» Problem to solve
Take the data below and write it out exactly, except for the pictures.

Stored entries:

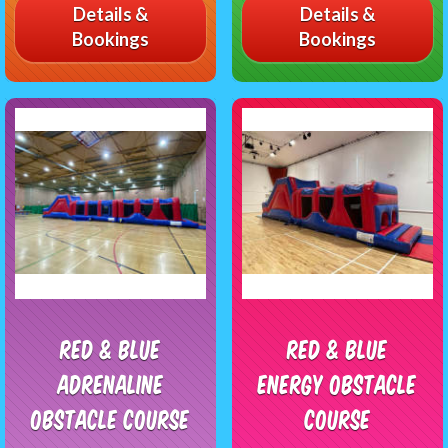
Details &
Details &
Bookings
Bookings
Red & Blue
Red & Blue
Adrenaline
Energy Obstacle
Obstacle Course
Course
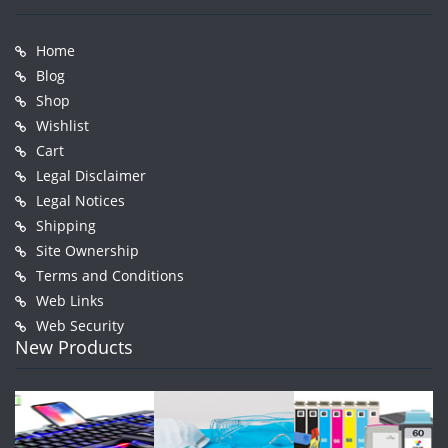
Home
Blog
Shop
Wishlist
Cart
Legal Disclaimer
Legal Notices
Shipping
Site Ownership
Terms and Conditions
Web Links
Web Security
New Products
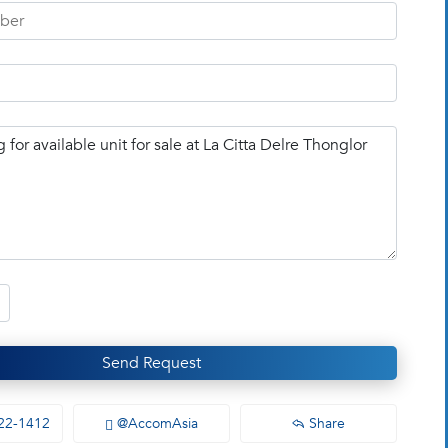
Send Request
22-1412
@AccomAsia
Share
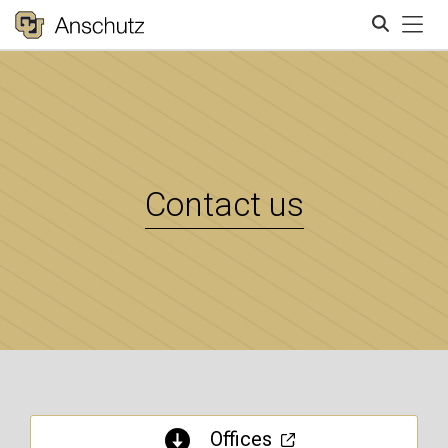
Tog
Search
Contact us
Offices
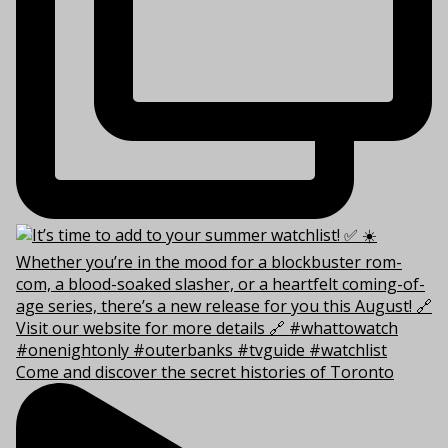
Come and discover the secret histories of Toronto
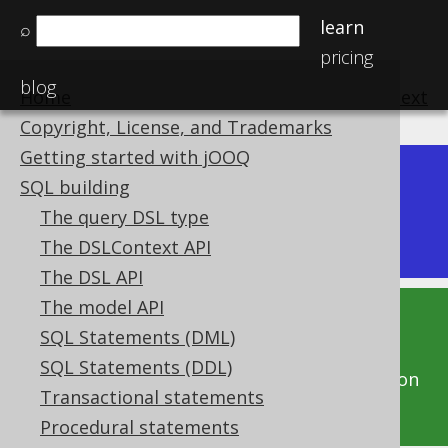
learn
⌕
pricing
blog
Home
previous
:
next
Copyright, License, and Trademarks
Getting started with jOOQ
Dev (3.22)
SQL building
Available in versions:
|
The query DSL type
Latest
(
3.21
) |
3.20
The DSLContext API
The DSL API
The model API
This documentation is for the unreleased
SQL Statements (DML)
development version of jOOQ. Click on the
SQL Statements (DDL)
above version links to get this documentation
Transactional statements
for a supported version of jOOQ.
Procedural statements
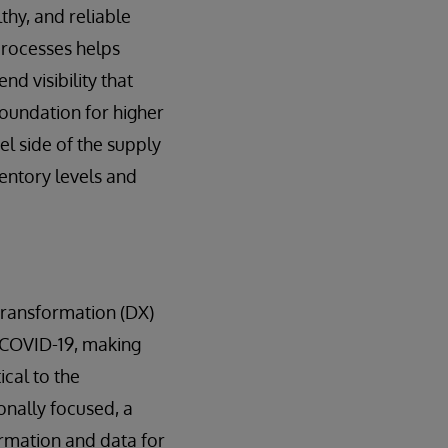
thy, and reliable
 processes helps
d visibility that
 foundation for higher
el side of the supply
ventory levels and
 transformation (DX)
f COVID-19, making
ical to the
onally focused, a
ormation and data for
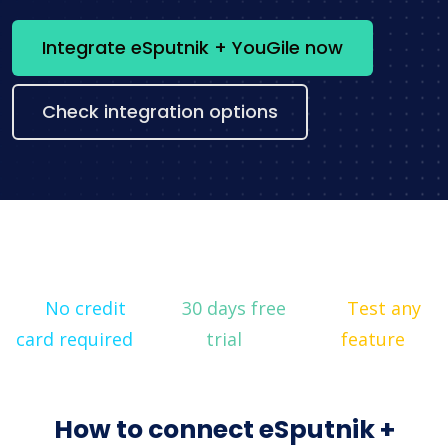
Integrate eSputnik + YouGile now
Check integration options
No credit
30 days free
Test any
card required
trial
feature
How to connect eSputnik +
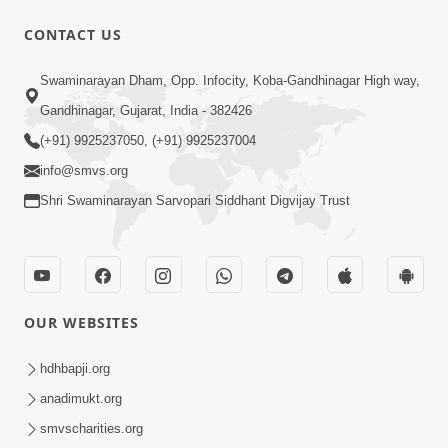
CONTACT US
1:14:32
Swaminarayan Dham, Opp. Infocity, Koba-Gandhinagar High way,
Guru Purnima 2026 | Tirthdham
Gandhinagar, Gujarat, India - 382426
Godhar
(+91) 9925237050, (+91) 9925237004
Aug 05, 2026
info@smvs.org
Shri Swaminarayan Sarvopari Siddhant Digvijay Trust
OUR WEBSITES
1:00:00
Sant Vani - 89
hdhbapji.org
Aug 04, 2026
anadimukt.org
smvscharities.org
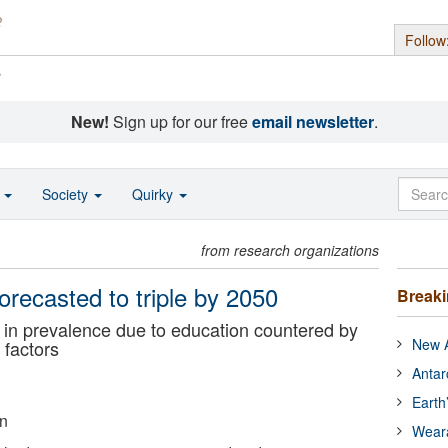
Follow
s
New!
Sign up for our free
email newsletter
.
o
Society
Quirky
from research organizations
recasted to triple by 2050
Break
in prevalence due to education countered by
New A
 factors
Antar
Earth
on
Wear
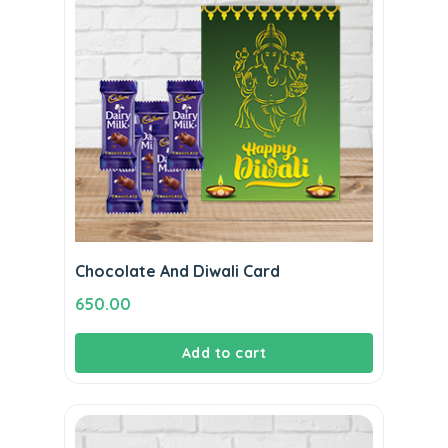
Chocolate And Diwali Card
650.00
Add to cart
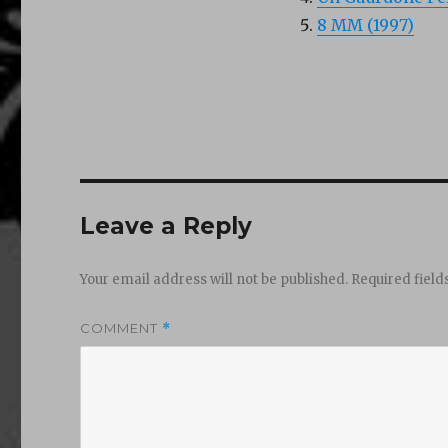
8 MM (1997)
Leave a Reply
Your email address will not be published.
Required fiel
COMMENT
*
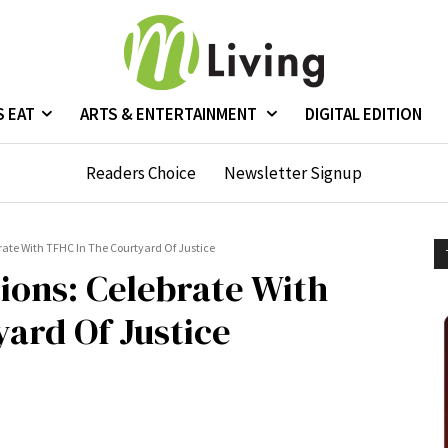
S EAT
ARTS & ENTERTAINMENT
DIGITAL EDITION
Readers Choice
Newsletter Signup
ate With TFHC In The Courtyard Of Justice
ions: Celebrate With
ard Of Justice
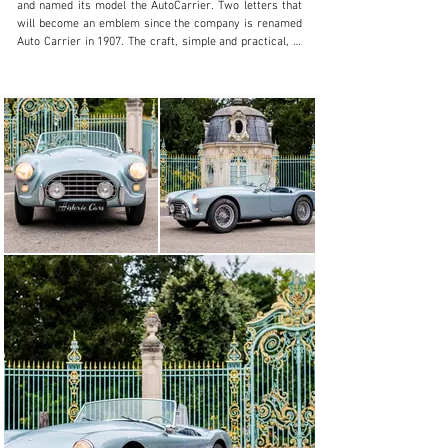
and named its model the AutoCarrier. Two letters that 
will become an emblem since the company is renamed 
Auto Carrier in 1907. The craft, simple and practical, is 
a great success and AC moved in 1911 in a larger 
factory that the Weller have built in Thames Ditton near 
London. With its growing success, AC decided to market 
its first "4 wheels" in 1913. It is a small two-seater 
sports type. But interrupted by the First World War, 
production resumed in 1919 with the introduction of a 
new 1500 cm3 inline 6-cylinder engine designed by John 
Weller. In 1922, the name of the company became AC 
Cars Ltd. Heavily indebted, Weller sells shares of the 
company to the investor and pilot Selwyn Edge who 
undertakes to elevate AC to a recognized sports car 
manufacturer. For this, the 6-cylinder is developed in 
several competition. But sales decline and the crisis of 
1929 puts the company to the carpet.

The brothers Charles et William, Derek father, Hurlock, 
owners of a transport company, bought it back in 1930 
and production slowly resumed. Auto Carrier becomes 
AC Acedes Cars Ltd. Initially interested in the Thames 
Ditton buildings for their activities, the Hurlock brothers 
finally resigned themselves to continuing the sale of 
parts for the AC still outstanding which represent a 
significant potential market. Following an agreement 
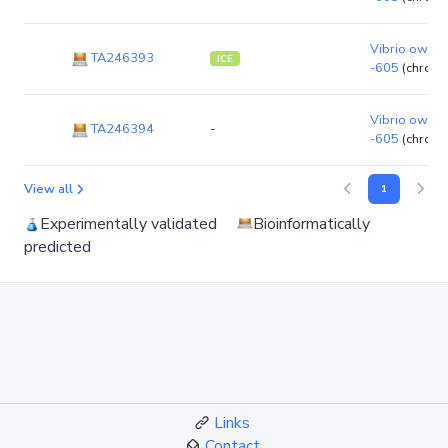
Vibrio owensi
TA246393
ICE
-605
(chrom
Vibrio owensi
TA246394
-
-605
(chrom
View all
1
Experimentally validated
Bioinformatically
predicted
Links
Contact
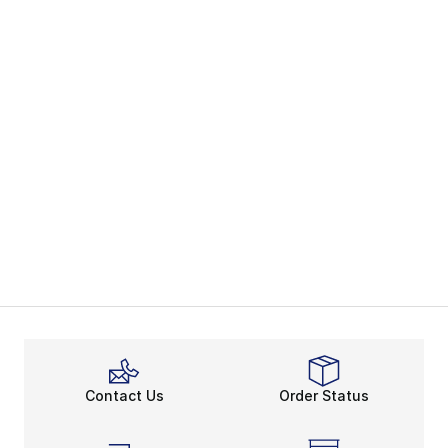
Contact Us
Order Status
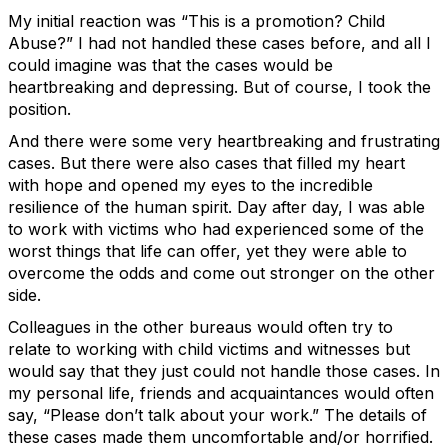
My initial reaction was “This is a promotion? Child
Abuse?” I had not handled these cases before, and all I
could imagine was that the cases would be
heartbreaking and depressing. But of course, I took the
position.
And there were some very heartbreaking and frustrating
cases. But there were also cases that filled my heart
with hope and opened my eyes to the incredible
resilience of the human spirit. Day after day, I was able
to work with victims who had experienced some of the
worst things that life can offer, yet they were able to
overcome the odds and come out stronger on the other
side.
Colleagues in the other bureaus would often try to
relate to working with child victims and witnesses but
would say that they just could not handle those cases. In
my personal life, friends and acquaintances would often
say, “Please don’t talk about your work.” The details of
these cases made them uncomfortable and/or horrified.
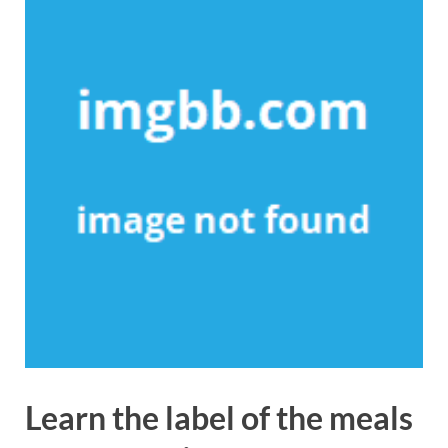
Learn the label of the meals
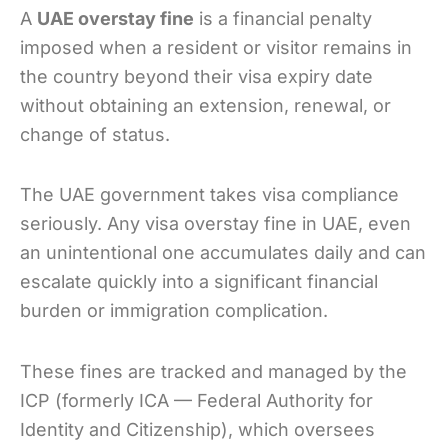
A
UAE overstay fine
is a financial penalty
imposed when a resident or visitor remains in
the country beyond their visa expiry date
without obtaining an extension, renewal, or
change of status.
The UAE government takes visa compliance
seriously. Any visa overstay fine in UAE, even
an unintentional one accumulates daily and can
escalate quickly into a significant financial
burden or immigration complication.
These fines are tracked and managed by the
ICP (formerly ICA — Federal Authority for
Identity and Citizenship), which oversees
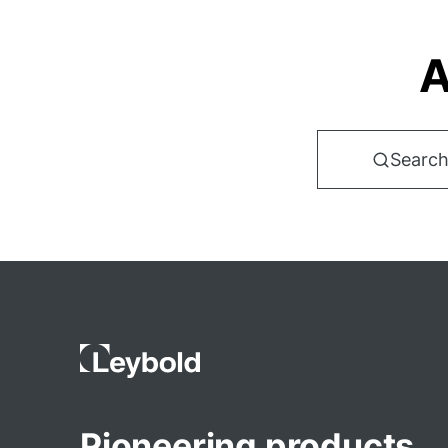
A
Search
Pioneering products.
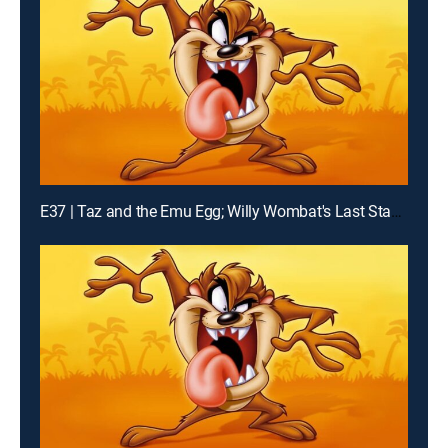
E37 | Taz and the Emu Egg; Willy Wombat's Last Stand; K-Taz Commercial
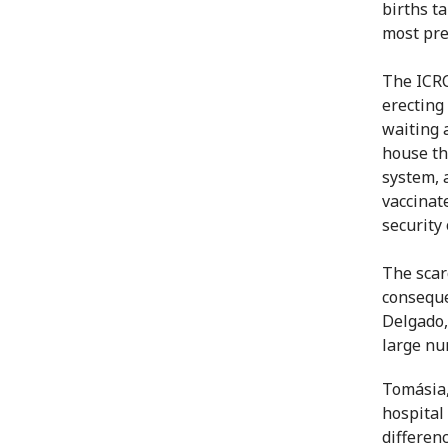
births t
most pre
The ICRC
erecting
waiting 
house th
system, 
vaccinat
security
The scar
conseque
Delgado,
large nu
Tomásia,
hospital
differen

» Solution to this task
Details &
Details &
Bookings
Bookings
Red & Blue
Red & Blue
Adrenaline
Energy Obstacle
Obstacle Course
Course
Home
Blog
Shop
Wishlist
Cart
Legal Disclaimer
Legal Notices
Shipping
Site Ownership
Terms and Conditions
Web Links
Web Security
New Products
Send Request
22-1412
@AccomAsia
Share
Tog
Search
Contact us
Offices
Come and discover the secret histories of Toronto
learn
⌕
pricing
blog
Home
previous
:
next
Copyright, License, and Trademarks
Getting started with jOOQ
Dev (3.22)
SQL building
Available in versions:
|
The query DSL type
Latest
(
3.21
) |
3.20
The DSLContext API
The DSL API
The model API
This documentation is for the unreleased
SQL Statements (DML)
development version of jOOQ. Click on the
SQL Statements (DDL)
above version links to get this documentation
Transactional statements
for a supported version of jOOQ.
Procedural statements
thy, and reliable
 processes helps
d visibility that
 foundation for higher
el side of the supply
ventory levels and
 transformation (DX)
f COVID-19, making
ical to the
onally focused, a
ormation and data for
Integrate eSputnik + YouGile now
Check integration options
No credit
30 days free
Test any
card required
trial
feature
How to connect eSputnik +
CONTACT US
1:14:32
Swaminarayan Dham, Opp. Infocity, Koba-Gandhinagar High way,
Guru Purnima 2026 | Tirthdham
Gandhinagar, Gujarat, India - 382426
Godhar
(+91) 9925237050, (+91) 9925237004
Aug 05, 2026
info@smvs.org
Shri Swaminarayan Sarvopari Siddhant Digvijay Trust
OUR WEBSITES
1:00:00
Sant Vani - 89
hdhbapji.org
Aug 04, 2026
anadimukt.org
smvscharities.org
Follow
s
New!
Sign up for our free
email newsletter
.
o
Society
Quirky
from research organizations
recasted to triple by 2050
Break
in prevalence due to education countered by
New A
 factors
Antar
Earth
on
Wear
Chocolate And Diwali Card
650.00
Add to cart
8 MM (1997)
Leave a Reply
Your email address will not be published.
Required fiel
COMMENT
*
S EAT
ARTS & ENTERTAINMENT
DIGITAL EDITION
Readers Choice
Newsletter Signup
ate With TFHC In The Courtyard Of Justice
ions: Celebrate With
ard Of Justice
and named its model the AutoCarrier. Two letters that 
will become an emblem since the company is renamed 
Auto Carrier in 1907. The craft, simple and practical, is 
a great success and AC moved in 1911 in a larger 
factory that the Weller have built in Thames Ditton near 
London. With its growing success, AC decided to market 
its first "4 wheels" in 1913. It is a small two-seater 
sports type. But interrupted by the First World War, 
production resumed in 1919 with the introduction of a 
new 1500 cm3 inline 6-cylinder engine designed by John 
Weller. In 1922, the name of the company became AC 
Cars Ltd. Heavily indebted, Weller sells shares of the 
company to the investor and pilot Selwyn Edge who 
undertakes to elevate AC to a recognized sports car 
manufacturer. For this, the 6-cylinder is developed in 
several competition. But sales decline and the crisis of 
1929 puts the company to the carpet.

The brothers Charles et William, Derek father, Hurlock, 
owners of a transport company, bought it back in 1930 
and production slowly resumed. Auto Carrier becomes 
AC Acedes Cars Ltd. Initially interested in the Thames 
Ditton buildings for their activities, the Hurlock brothers 
finally resigned themselves to continuing the sale of 
parts for the AC still outstanding which represent a 
significant potential market. Following an agreement 
Vibrio owensi
TA246393
ICE
-605
(chrom
Vibrio owensi
TA246394
-
-605
(chrom
View all
1
Experimentally validated
Bioinformatically
predicted
Links
Contact
Contact Us
Order Status
My initial reaction was “This is a promotion? Child
Abuse?” I had not handled these cases before, and all I
could imagine was that the cases would be
heartbreaking and depressing. But of course, I took the
position.
And there were some very heartbreaking and frustrating
cases. But there were also cases that filled my heart
with hope and opened my eyes to the incredible
resilience of the human spirit. Day after day, I was able
to work with victims who had experienced some of the
worst things that life can offer, yet they were able to
overcome the odds and come out stronger on the other
side.
Colleagues in the other bureaus would often try to
relate to working with child victims and witnesses but
would say that they just could not handle those cases. In
my personal life, friends and acquaintances would often
say, “Please don’t talk about your work.” The details of
these cases made them uncomfortable and/or horrified.
Learn the label of the meals
A
UAE overstay fine
is a financial penalty
imposed when a resident or visitor remains in
the country beyond their visa expiry date
without obtaining an extension, renewal, or
change of status.
The UAE government takes visa compliance
seriously. Any visa overstay fine in UAE, even
an unintentional one accumulates daily and can
escalate quickly into a significant financial
burden or immigration complication.
These fines are tracked and managed by the
ICP (formerly ICA — Federal Authority for
Identity and Citizenship), which oversees
A
Search
Pioneering products.
E37 | Taz and the Emu Egg; Willy Wombat's Last Stand; K-Taz Commercial
births t
most pre
The ICRC
erecting
waiting 
house th
system, 
vaccinat
security
The scar
conseque
Delgado,
large nu
Tomásia,
hospital
differen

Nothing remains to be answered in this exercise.